This document contains the following sections:

Getting started - Background and what you should download before starting
Quest basics - Submitting a job, basic commands, and other programming tools
Metagenomics pipeline - Steps and programs needed to turn raw data into assembled genomes
Other analyses - More things to do besides assembling genomes
Helpful tips for navigating Quest - More advanced tips for navigating and using Quest
Resources - Resources for learning more about metagenomics and programming


Getting started

Metagenomics is a tool for the analysis of microbiological samples of natural and engineered environments. It is a popular tool in the biotechnology and wastewater fields as it can be used to capture the diversity of a microbial community, detect unculturable microbes, and provide information on functional genes and metabolic pathways. The usefulness of metagenomics is dependent on turning raw sequence data into usable sequences and assemblies, which requires considerable memory and computational power. Although it is possible to run metagenomics programs on your own computer, it is easier and faster to use a high performance computing cluster like Northwestern's Quest or a service like KBase. This guide and collection of code primarily uses Quest to perform metagenomic analysis, although the code can certainly adapted for use on other high performance computing clusters or other computers. Many of these programs are also available as modules on KBase, which is a GUI-based system.

Quest

To get started with Quest, you need to request access to allocations by completing a form. As of July 2020, you can go to the main Quest homepage and fill out the "Join an existing allocation" form under the "Apply, Renew, or Join an Allocation" link. You should do this before starting anything else in this guide, as this can take a few days to get approved.

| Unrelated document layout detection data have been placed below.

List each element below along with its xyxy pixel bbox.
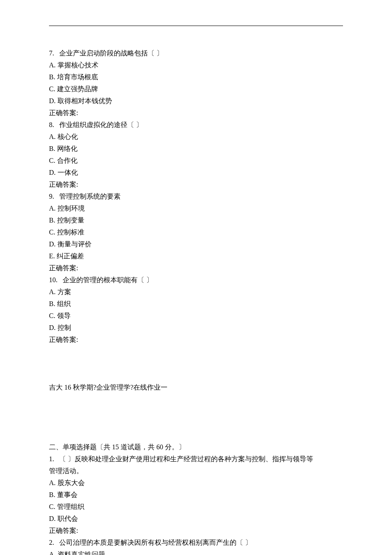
question-number: 10. bbox=[49, 276, 58, 283]
question-number: 7. bbox=[49, 49, 54, 57]
question-number: 1. bbox=[49, 455, 54, 462]
option: D. 职代会 bbox=[49, 513, 343, 525]
option: C. 控制标准 bbox=[49, 226, 343, 238]
option: B. 培育市场根底 bbox=[49, 71, 343, 83]
option: E. 纠正偏差 bbox=[49, 250, 343, 262]
option: A. 控制环境 bbox=[49, 202, 343, 214]
question-stem: 10. 企业的管理的根本职能有〔 〕 bbox=[49, 274, 343, 286]
question-7: 7. 企业产业启动阶段的战略包括〔 〕 A. 掌握核心技术 B. 培育市场根底 … bbox=[49, 47, 343, 119]
question-number: 8. bbox=[49, 121, 54, 128]
option: A. 核心化 bbox=[49, 131, 343, 143]
top-rule bbox=[49, 26, 343, 26]
stem-text: 〔 〕反映和处理企业财产使用过程和生产经营过程的各种方案与控制、指挥与领导等 bbox=[59, 455, 313, 462]
question-8: 8. 作业组织虚拟化的途径〔 〕 A. 核心化 B. 网络化 C. 合作化 D.… bbox=[49, 119, 343, 191]
question-2: 2. 公司治理的本质是要解决因所有权与经营权相别离而产生的〔 〕 A. 资料真实… bbox=[49, 537, 343, 555]
question-number: 9. bbox=[49, 193, 54, 200]
stem-text: 作业组织虚拟化的途径〔 〕 bbox=[59, 121, 143, 128]
stem-text: 管理控制系统的要素 bbox=[59, 193, 121, 200]
assignment-title: 吉大 16 秋学期?企业管理学?在线作业一 bbox=[49, 382, 343, 393]
answer-label: 正确答案: bbox=[49, 525, 343, 537]
answer-label: 正确答案: bbox=[49, 107, 343, 119]
option: D. 一体化 bbox=[49, 167, 343, 179]
option: B. 组织 bbox=[49, 298, 343, 310]
stem-text: 公司治理的本质是要解决因所有权与经营权相别离而产生的〔 〕 bbox=[59, 539, 252, 546]
question-1: 1. 〔 〕反映和处理企业财产使用过程和生产经营过程的各种方案与控制、指挥与领导… bbox=[49, 453, 343, 537]
question-10: 10. 企业的管理的根本职能有〔 〕 A. 方案 B. 组织 C. 领导 D. … bbox=[49, 274, 343, 346]
question-number: 2. bbox=[49, 539, 54, 546]
option: C. 建立强势品牌 bbox=[49, 83, 343, 95]
question-9: 9. 管理控制系统的要素 A. 控制环境 B. 控制变量 C. 控制标准 D. … bbox=[49, 191, 343, 274]
stem-text: 企业产业启动阶段的战略包括〔 〕 bbox=[59, 49, 163, 57]
option: B. 网络化 bbox=[49, 143, 343, 155]
stem-text: 企业的管理的根本职能有〔 〕 bbox=[63, 276, 153, 283]
answer-label: 正确答案: bbox=[49, 334, 343, 346]
option: B. 控制变量 bbox=[49, 214, 343, 226]
option: A. 掌握核心技术 bbox=[49, 59, 343, 71]
answer-label: 正确答案: bbox=[49, 179, 343, 191]
option: B. 董事会 bbox=[49, 489, 343, 501]
spacer bbox=[49, 393, 343, 429]
section-header: 二、单项选择题〔共 15 道试题，共 60 分。〕 bbox=[49, 441, 343, 453]
question-stem: 8. 作业组织虚拟化的途径〔 〕 bbox=[49, 119, 343, 131]
option: C. 领导 bbox=[49, 310, 343, 322]
option: D. 衡量与评价 bbox=[49, 238, 343, 250]
option: C. 合作化 bbox=[49, 155, 343, 167]
question-stem: 2. 公司治理的本质是要解决因所有权与经营权相别离而产生的〔 〕 bbox=[49, 537, 343, 549]
stem-text: 管理活动。 bbox=[49, 465, 343, 477]
spacer bbox=[49, 429, 343, 441]
option: D. 控制 bbox=[49, 322, 343, 334]
option: A. 股东大会 bbox=[49, 477, 343, 489]
page-content: 7. 企业产业启动阶段的战略包括〔 〕 A. 掌握核心技术 B. 培育市场根底 … bbox=[0, 0, 392, 555]
option: C. 管理组织 bbox=[49, 501, 343, 513]
option: A. 方案 bbox=[49, 286, 343, 298]
option: D. 取得相对本钱优势 bbox=[49, 95, 343, 107]
question-stem: 7. 企业产业启动阶段的战略包括〔 〕 bbox=[49, 47, 343, 59]
spacer bbox=[49, 346, 343, 382]
question-stem: 1. 〔 〕反映和处理企业财产使用过程和生产经营过程的各种方案与控制、指挥与领导… bbox=[49, 453, 343, 465]
question-stem: 9. 管理控制系统的要素 bbox=[49, 191, 343, 202]
option: A. 资料真实性问题 bbox=[49, 549, 343, 555]
answer-label: 正确答案: bbox=[49, 262, 343, 274]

The Wells group uses the following allocations:

  • b1052: This is the Wells group Quest allocation and is a good place to store sequence data and project files. We have 4000 GB in this allocation. George Wells ([email protected]) is the allocation manager.
  • b1042: This is the Genomics allocation, which is supported through the Feinberg School of Medicine. This is a good place to temporarily store working files when you submit jobs. This should not be relied on for long term storage. Janna Nugent ([email protected]) is the allocation manager.

You will also be assigned your own allocation, which has 80 GB of storage and is good for storing scripts and programs.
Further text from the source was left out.